TASK TO CARRY OUT: Search the records for the word "useMemo" and pick out every line that has it.

GIVEN INFORMATION:

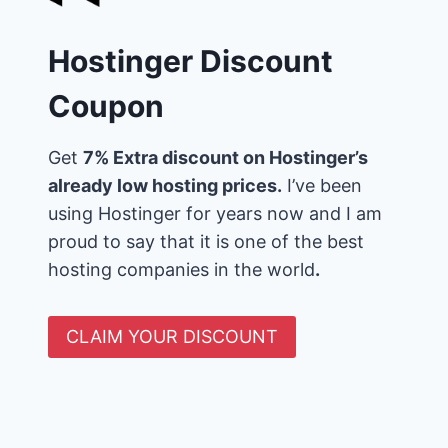
Hostinger Discount
Coupon
Get
7% Extra discount on Hostinger’s
already low hosting prices.
I’ve been
using Hostinger for years now and I am
proud to say that it is one of the best
hosting companies in the world
.
CLAIM YOUR DISCOUNT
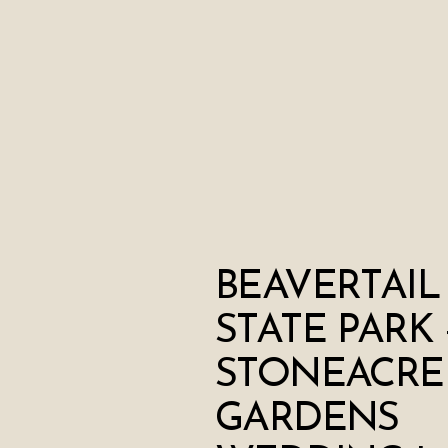
BEAVERTAIL
STATE PARK 
STONEACRE
GARDENS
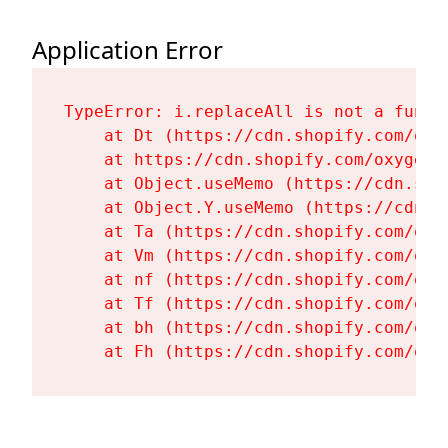
Application Error
TypeError: i.replaceAll is not a functi
    at Dt (https://cdn.shopify.com/oxy
    at https://cdn.shopify.com/oxygen-
    at Object.useMemo (https://cdn.sho
    at Object.Y.useMemo (https://cdn.s
    at Ta (https://cdn.shopify.com/oxy
    at Vm (https://cdn.shopify.com/oxy
    at nf (https://cdn.shopify.com/oxy
    at Tf (https://cdn.shopify.com/oxy
    at bh (https://cdn.shopify.com/oxy
    at Fh (https://cdn.shopify.com/oxy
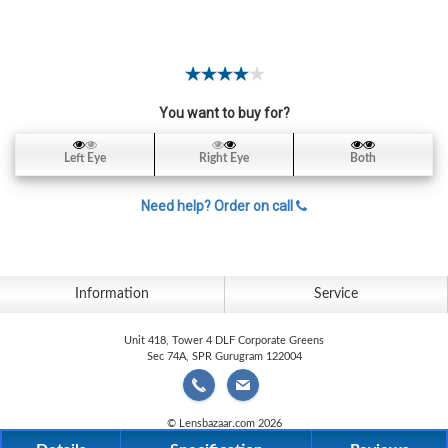
Contact
Lens
Daily
Disposable
Contacts
You want to buy for?
Lens
Left Eye
Right Eye
Both
Lens
Solutions
Need help? Order on call
Toric
Lens
Information
Service
Unit 418, Tower 4 DLF Corporate Greens
Sec 74A, SPR Gurugram 122004
My
Account
© Lensbazaar.com 2026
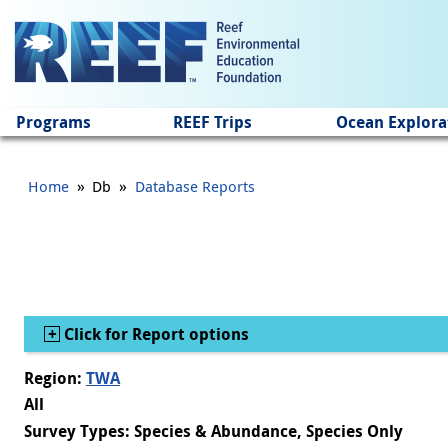
Jump to main content
Programs
REEF Trips
Ocean Explora
»
»
Home
Db
Database Reports
Show
Click for Report options
Region:
TWA
All
Survey Types: Species & Abundance, Species Only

ANSWER TO THE EXERCISE:
    at Object.useMemo (https://cdn.sho
    at Object.Y.useMemo (https://cdn.s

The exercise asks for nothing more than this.